The story of how Tines scales starts in the product with, well, a story. Any user of Tines will be familiar with the basic concepts of actions and events. They know that when an action receives an event, it runs in order to, e.g., transform that event data or send it off to an API. They also know that when the action has finished running, it will usually emit an event containing its results – an event that will then be sent onwards, to other actions, causing them to run in turn.
The deceptive simplicity of this model is incredibly valuable for making the product easy to use. To reason about and configure any single action, a Tines user doesn’t have to think about what else might be happening elsewhere in a story at the same moment. They can focus solely on the action in question, the event data it has received and the event data it needs to produce.
This model, where we need to only reason about how any one individual action runs at a time, is also fundamental to how Tines scales. The code and systems responsible for executing a single action don’t need to worry about what any other action executions might be doing at the same time. In any one moment, it doesn’t matter whether one, a thousand or a hundred thousand actions are executing – they all do so in isolation.
In building Tines, we start with a product that’s fundamentally scalable in its design. There’s no theoretical limit to how many actions can run at any given moment, how many pieces of isolated work can execute in parallel. In practice, then, our challenge is to craft a system that avoids unnecessary bottlenecks, so it can chew through as many of these isolated pieces of work as possible, as fast as possible.
To put this theory into practice, we’ve architected a system that allows us to “fan out” instructions to run actions to a horizontally scalable set of workers, all executing their work in parallel.
When a worker picks up an instruction to run an action, it:
Loads the details of the action and the event data the action has received from the database.
Interpolates event data into the action configuration and runs the action with that configuration.
Writes the resulting data for the event(s) produced to the database.
Writes an instruction to run an action to the database for each event produced and each downstream action that will need to run as a result.
Uses the message queue to signal available workers with the identifiers of those instructions – each worker that picks up a message starts again at step 1.
These are standard patterns for executing workloads of this type, standard patterns that help us make scaling more straightforward. Generally speaking, the more workers and database capacity in the system, the more work the system can handle. Workers can be dynamically added as demand requires. At peak, across all of our cloud infrastructure, we’ll typically be running around 15,000 such workers.
Day-to-day, the majority of our engineering challenges in scaling our system come in removing and avoiding moments where we start to violate that all important property of our system that individual actions can be run in isolation.
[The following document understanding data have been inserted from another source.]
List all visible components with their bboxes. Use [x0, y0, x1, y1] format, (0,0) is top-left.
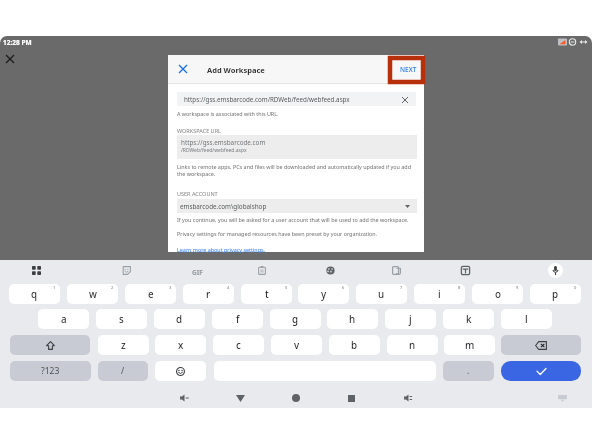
- button[interactable]: g: [270, 309, 321, 329]
- staticText: p: [552, 288, 559, 301]
- button[interactable]: k: [443, 309, 494, 329]
- staticText: ?123: [41, 365, 60, 377]
- button[interactable]: p: [530, 284, 581, 304]
- staticText: w: [89, 288, 97, 301]
- staticText: 12:28 PM: [3, 38, 32, 47]
- staticText: e: [148, 288, 154, 301]
- button[interactable]: v: [271, 335, 322, 355]
- button[interactable]: j: [385, 309, 436, 329]
- staticText: a: [61, 313, 67, 326]
- button[interactable]: f: [212, 309, 263, 329]
- button[interactable]: Slash: [98, 361, 148, 381]
- button[interactable]: d: [154, 309, 205, 329]
- staticText: m: [465, 339, 475, 352]
- staticText: x: [178, 339, 184, 352]
- staticText: r: [206, 288, 211, 301]
- button[interactable]: Close: [3, 52, 16, 65]
- staticText: 8: [458, 285, 461, 290]
- button[interactable]: Back: [231, 389, 249, 407]
- staticText: 7: [400, 285, 403, 290]
- button[interactable]: Switch keyboard: [553, 389, 571, 407]
- button[interactable]: Voice input: [548, 263, 563, 278]
- button[interactable]: Home: [287, 389, 305, 407]
- button[interactable]: r: [183, 284, 234, 304]
- staticText: If you continue, you will be asked for a…: [177, 216, 409, 223]
- button[interactable]: Volume down: [175, 389, 193, 407]
- button[interactable]: Keyboard layout: [457, 262, 473, 278]
- staticText: q: [31, 288, 38, 301]
- staticText: z: [121, 339, 126, 352]
- staticText: https://gss.emsbarcode.com/RDWeb/feed/we…: [184, 95, 350, 104]
- staticText: WORKSPACE URL: [177, 127, 221, 134]
- button[interactable]: a: [38, 309, 89, 329]
- staticText: v: [294, 339, 300, 352]
- staticText: y: [321, 288, 327, 301]
- staticText: emsbarcode.com\globalshop: [180, 202, 267, 211]
- button[interactable]: z: [98, 335, 149, 355]
- staticText: o: [495, 288, 501, 301]
- staticText: s: [119, 313, 124, 326]
- button[interactable]: Emoji: [155, 361, 206, 381]
- staticText: k: [466, 313, 472, 326]
- staticText: l: [525, 313, 528, 326]
- staticText: g: [292, 313, 299, 326]
- button[interactable]: n: [387, 335, 438, 355]
- staticText: USER ACCOUNT: [177, 190, 218, 197]
- staticText: A workspace is associated with this URL.: [177, 110, 279, 117]
- button[interactable]: b: [329, 335, 380, 355]
- button[interactable]: Symbols: [10, 361, 91, 381]
- button[interactable]: y: [298, 284, 349, 304]
- button[interactable]: NEXT: [396, 62, 420, 76]
- button[interactable]: emsbarcode.com\globalshop: [177, 199, 417, 213]
- staticText: 4: [227, 285, 230, 290]
- button[interactable]: Toolbar: [28, 262, 44, 278]
- staticText: h: [349, 313, 356, 326]
- button[interactable]: h: [327, 309, 378, 329]
- button[interactable]: l: [501, 309, 552, 329]
- staticText: GIF: [192, 268, 203, 277]
- button[interactable]: Learn more about privacy settings.: [177, 246, 266, 253]
- button[interactable]: c: [213, 335, 264, 355]
- button[interactable]: Stickers: [118, 262, 134, 278]
- button[interactable]: Enter: [501, 361, 581, 381]
- staticText: Add Workspace: [207, 65, 265, 75]
- staticText: d: [176, 313, 183, 326]
- button[interactable]: s: [96, 309, 147, 329]
- staticText: 5: [285, 285, 288, 290]
- button[interactable]: Clipboard: [254, 262, 270, 278]
- button[interactable]: Volume up: [399, 389, 417, 407]
- staticText: /RDWeb/feed/webfeed.aspx: [181, 147, 247, 154]
- staticText: 2: [111, 285, 114, 290]
- button[interactable]: Clear text: [399, 94, 410, 105]
- staticText: 6: [342, 285, 345, 290]
- button[interactable]: Translate: [388, 262, 404, 278]
- staticText: 3: [169, 285, 172, 290]
- button[interactable]: Recents: [342, 389, 360, 407]
- button[interactable]: t: [241, 284, 292, 304]
- staticText: .: [467, 365, 470, 377]
- button[interactable]: Themes: [322, 262, 338, 278]
- button[interactable]: Shift: [10, 335, 90, 355]
- staticText: 0: [574, 285, 577, 290]
- button[interactable]: o: [472, 284, 523, 304]
- staticText: u: [378, 288, 385, 301]
- button[interactable]: i: [414, 284, 465, 304]
- button[interactable]: x: [155, 335, 206, 355]
- staticText: /: [121, 365, 125, 377]
- button[interactable]: Close: [175, 61, 190, 76]
- button[interactable]: Period: [443, 361, 494, 381]
- staticText: https://gss.emsbarcode.com: [181, 138, 266, 147]
- button[interactable]: Backspace: [501, 335, 581, 355]
- button[interactable]: q: [9, 284, 60, 304]
- staticText: i: [438, 288, 441, 301]
- button[interactable]: w: [67, 284, 118, 304]
- staticText: Privacy settings for managed resources h…: [177, 230, 378, 237]
- button[interactable]: e: [125, 284, 176, 304]
- staticText: 1: [53, 285, 56, 290]
- staticText: n: [409, 339, 416, 352]
- button[interactable]: m: [444, 335, 495, 355]
- button[interactable]: GIF: [185, 267, 209, 278]
- button[interactable]: u: [356, 284, 407, 304]
- staticText: f: [236, 313, 240, 326]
As an example, our product tracks and surfaces the “last run” time for each action. Naively implemented, this would require updating a timestamp every time an action runs. When the same action is running in parallel hundreds or thousands of times for separate events, a naive system would attempt to update the same row of a database thousands of times per second. This contention can create a bottleneck, meaning that more workers won’t necessarily allow the system to process more data.
However, in this case, we know that if two or more workers are attempting to update the last run time at the same moment, to set it to the same value, we only need one of those updates to complete. With this in mind, we can optimize the system: the first worker to come along acquires a lock and proceeds to make the update; the second and subsequent workers, on encountering the lock, happily skip over this operation, safe in the knowledge that the timestamp will be correctly updated by the first worker.
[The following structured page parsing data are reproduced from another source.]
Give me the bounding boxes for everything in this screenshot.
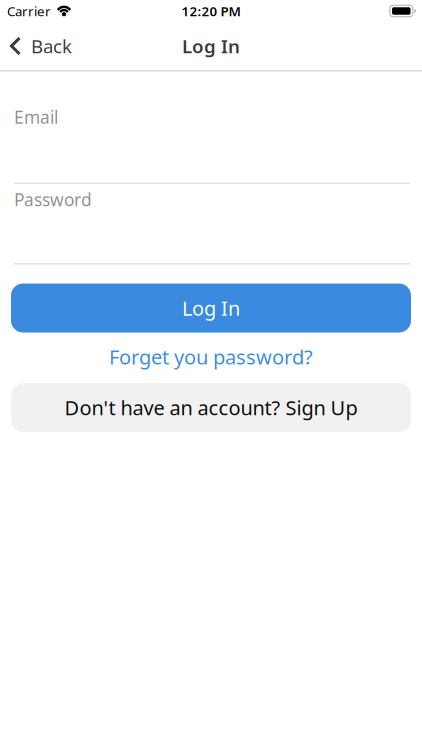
- staticText: Log In: [182, 295, 240, 321]
- button[interactable]: Log In: [11, 284, 411, 332]
- staticText: Carrier: [7, 2, 51, 20]
- textField[interactable]: Password: [0, 188, 422, 264]
- staticText: 12:20 PM: [182, 2, 240, 20]
- staticText: Back: [31, 34, 72, 58]
- staticText: Log In: [182, 34, 240, 58]
- textField[interactable]: Email: [0, 106, 422, 184]
- staticText: Don't have an account? Sign Up: [64, 394, 358, 421]
- button[interactable]: Forget you password?: [109, 344, 313, 370]
- staticText: Forget you password?: [109, 344, 313, 370]
- staticText: Email: [14, 106, 58, 128]
- staticText: Password: [14, 188, 92, 211]
- button[interactable]: Don't have an account? Sign Up: [11, 383, 411, 432]
- button[interactable]: Back: [0, 34, 72, 58]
The total number of action runs happening across our cloud infrastructure is growing by about 50% every two months. We’re also adding new features at an astonishing rate: so far in 2023 we’ve announced an average of 12 new features each month. To stay ahead of this growth in both the size of workload and the capabilities of the product, we’re constantly engineering similar solutions, avoiding moments where contention and bottlenecks can arise, to ensure our system continues to scale.
In practice, where does all of this lead us? We recently performed a load test of our system by doing thousands of parallel runs of a single story with many branches. We deployed this experiment on a AWS Aurora R7G.16XLarge Database, supported by 100 ECS Tasks running our workers, for a total of 1,200 worker threads). The results? We were able to achieve a peak performance above 4,000 action runs per second for our story, generating downstream events at a rate of 10,000 events per second. Here’s a snapshot from our observability platform, Honeycomb, showing action runs per second:
Tines scales by design and by default. Our approach to scaling starts with the fundamental workings of our product, and continues through to the use of industry-standard tools and best practices in our execution. We’re continuously refining and improving our strategies, technical design choices and techniques to keep our system scaling as our feature set and traffic levels grow exponentially.